No sé si se trata de moda o necesidad. Sinceramente creo que es lo segundo, aunque si también fuera lo primero, bienvenida sea la moda en este caso. Me refiero a los temas y contenidos que últimamente me demandan los clientes para los cursos y talleres de sus directivos y técnicos.
Frases que escucho a menudo son: “Técnicamente se manejan bien”, “Últimamente ya han recibido mucha formación técnica”, “No queremos lo de siempre…”
Cada vez son menos las peticiones de talleres sobre Trabajo en equipo, Técnicas de negociación, Presentaciones eficaces, Técnicas de venta y otras competencias que han sido muy demandas en los últimos años.
A cambio, nos piden que les ayudemos a desarrollar habilidades que tienen que ver con:
- mejorar el impacto e influencia de sus profesionales (sobre todo cuando no tienen jerarquía sobre los que influyen)
- liderar desde un enfoque humanista y ético, que potencie valores como la humildad, la generosidad, el compromiso, el respeto, la confianza y la ilusión.
Afortunadamente creo que hay un cambio de tendencia serio en la formación y desarrollo de nuestros profesionales que, además de buscar nuevos canales pedagógicos (talleres, trabajo individual en el puesto de trabajo, coaching, etc.), pone el acento más en aspectos de valores y creencias que en recetas fáciles y procedimientos sin sentido.

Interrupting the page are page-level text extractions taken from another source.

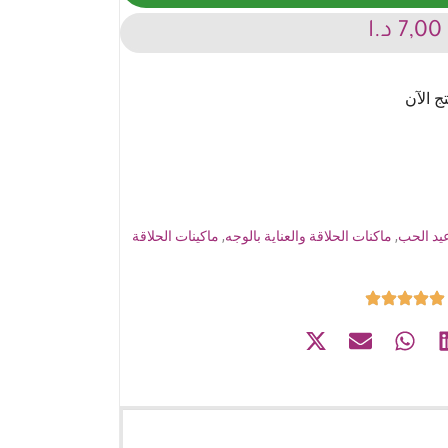
7,00
د.ا
يد الحب
,
ماكنات الحلاقة والعناية بالوجه
,
ماكينات الحلاقة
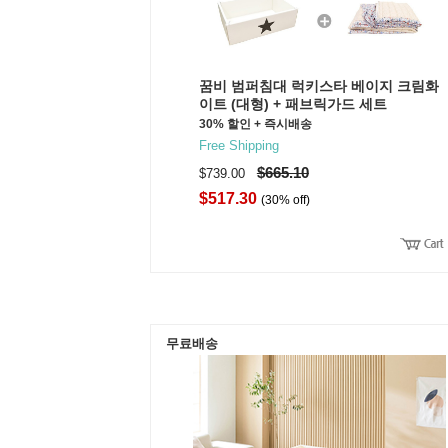
꿈비 범퍼침대 럭키스타 베이지 크림화
이트 (대형) + 패브릭가드 세트
30% 할인 + 즉시배송
Free Shipping
$665.10
$739.00
$517.30
(30% off)
무료배송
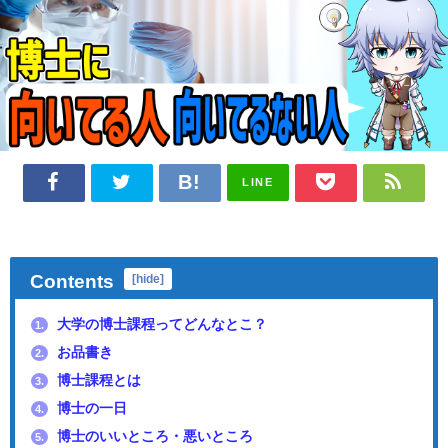
LINE
Contents
[
hide
]
大学の博士課程ってどんなとこ？
1.
お品書き
2.
博士課程とは
3.
博士の一日
4.
博士のいいところ・悪いところ
5.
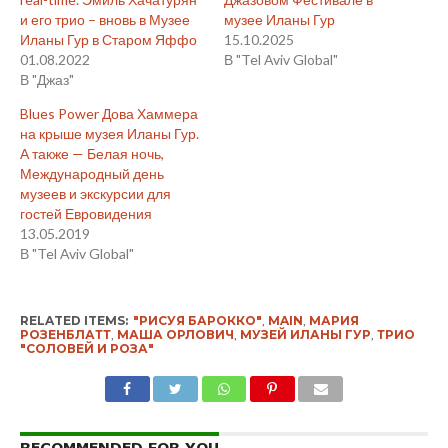
и его трио – вновь в Музее
музее Иланы Гур
Иланы Гур в Старом Яффо
15.10.2025
01.08.2022
В "Tel Aviv Global"
В "Джаз"
Blues Power Дова Хаммера
на крыше музея Иланы Гур.
А также — Белая ночь,
Международный день
музеев и экскурсии для
гостей Евровидения
13.05.2019
В "Tel Aviv Global"
RELATED ITEMS:
"РИСУЯ БАРОККО"
,
MAIN
,
МАРИЯ
РОЗЕНБЛАТТ
,
МАША ОРЛОВИЧ
,
МУЗЕЙ ИЛАНЫ ГУР
,
ТРИО
"СОЛОВЕЙ И РОЗА"
RECOMMENDED FOR YOU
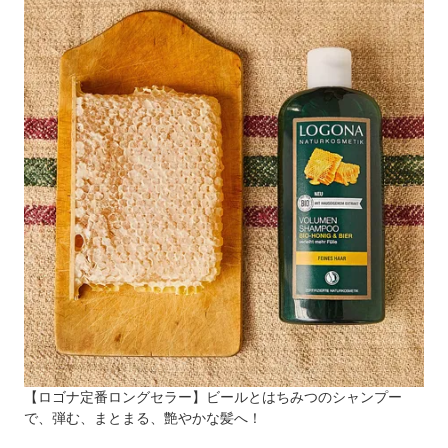
【ロゴナ定番ロングセラー】ビールとはちみつのシャンプー
で、弾む、まとまる、艶やかな髪へ！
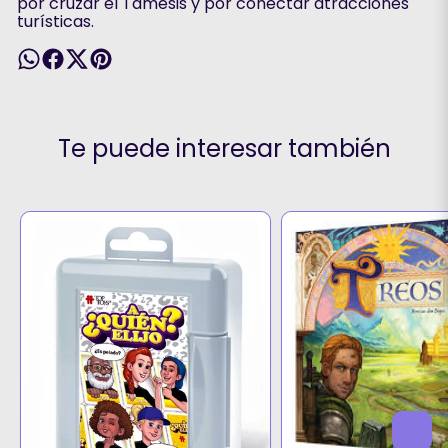
por cruzar el Támesis y por conectar atracciones
turísticas.
Te puede interesar también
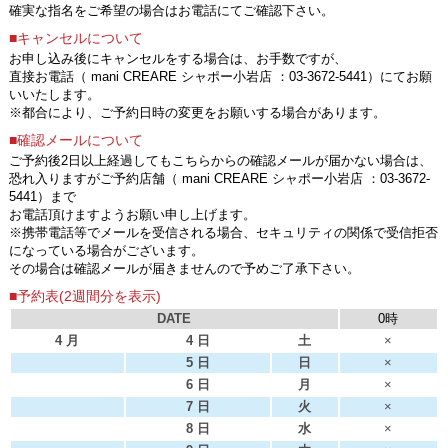
確実な指名をご希望の場合はお電話にてご確認下さい。
■キャンセルについて
お申し込み後にキャンセルをする場合は、お手数ですが、
直接お電話（ mani CREARE シャポー小岩店 ：03-3672-5441）にてお願
いいたします。
※都合により、ご予約日時の変更をお願いする場合があります。
■確認メールについて
ご予約後2日以上経過してもこちらからの確認メールが届かない場合は、
恐れ入りますがご予約店舗（ mani CREARE シャポー小岩店 ：03-3672-
5441）まで
お電話頂けますようお願い申し上げます。
※携帯電話等でメールを受信される場合、セキュリティの関係で受信拒否
になっている場合がございます。
その場合は確認メールが届きませんので予めご了承下さい。
■予約表(2週間分を表示)
DATE
0時
4 月
4 日
土
×
5 日
日
×
6 日
月
×
7 日
火
×
8 日
水
×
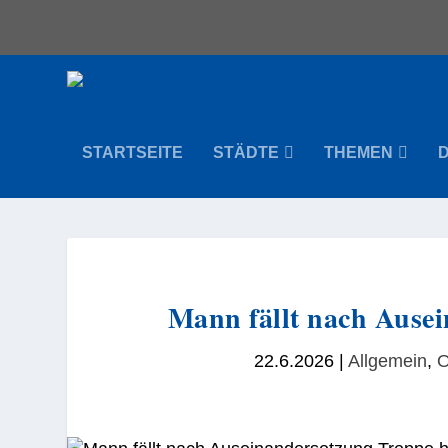
STARTSEITE
STÄDTE
THEMEN
Mann fällt nach Ause
22.6.2026
|
Allgemein
,
O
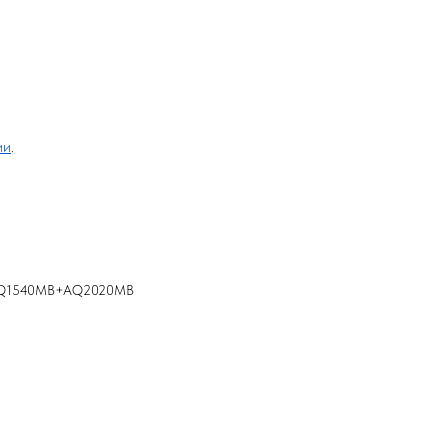
ии
.
+AQ1540MB+AQ2020MB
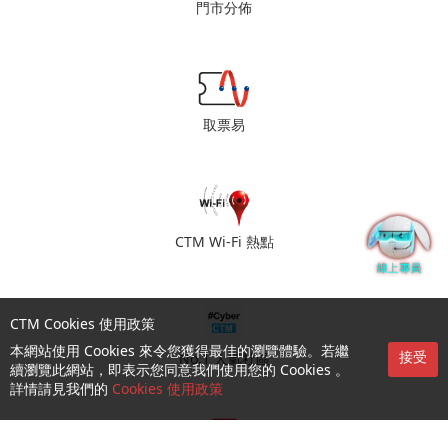
門市分佈
取票易
CTM Wi-Fi 熱點
CTM Cookies 使用政策
本網站使用 Cookies 來令您獲得最佳的瀏覽體驗。若繼
接受
No.1 人氣社區
續瀏覽此網站，即表示您同意我們使用您的 Cookies 。
詳情請見我們的
Cookies 使用政策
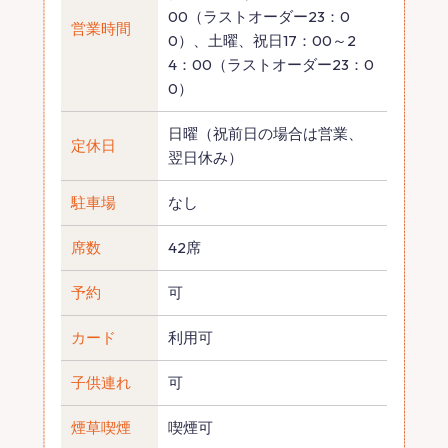
00（ラストオーダー23：0
営業時間
0）、土曜、祝日17：00～2
4：00（ラストオーダー23：0
0）
日曜（祝前日の場合は営業、
定休日
翌日休み）
駐車場
なし
席数
42席
予約
可
カード
利用可
子供連れ
可
煙草喫煙
喫煙可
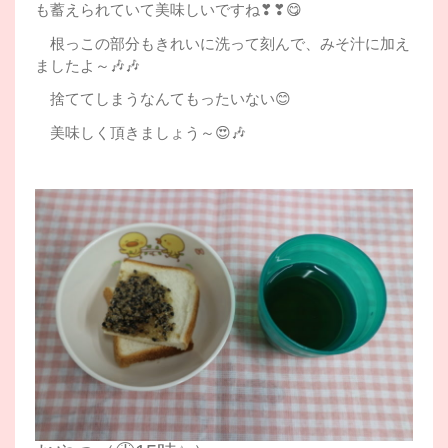
も蓄えられていて美味しいですね❣❣😋
根っこの部分もきれいに洗って刻んで、みそ汁に加え
ましたよ～🎶🎶
捨ててしまうなんてもったいない😊
美味しく頂きましょう～😍🎶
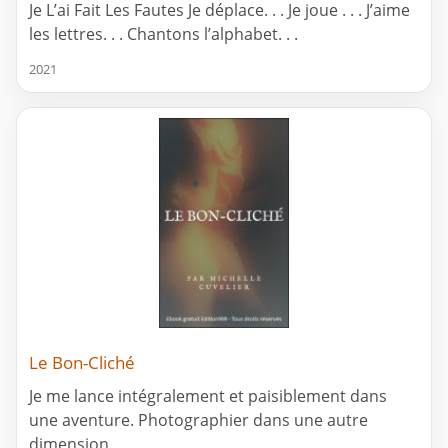
Je L’ai Fait Les Fautes Je déplace. . . Je joue . . . J’aime
les lettres. . . Chantons l’alphabet. . .
2021
Le Bon-Cliché
Je me lance intégralement et paisiblement dans
une aventure. Photographier dans une autre
dimension.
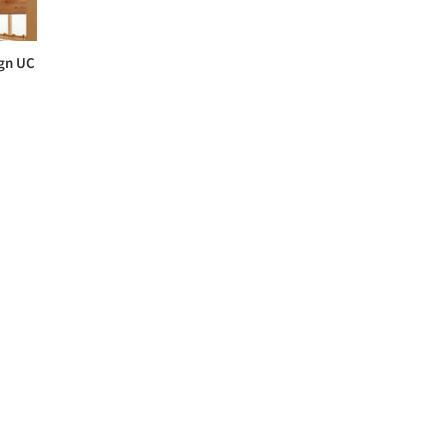
ign UC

Estos nuevos talleres y enfoques formativos aportan al profesional reflexiones y técnicas que también les ayudan en su vida más privada y personal, haciéndoles personas más serenas, integradas y, por qué no, felices.
No olvidemos que “Un profesional es ante todo una persona que, cuanto más capaz y plena se sienta, mejor rendimiento y desempeño tendrá”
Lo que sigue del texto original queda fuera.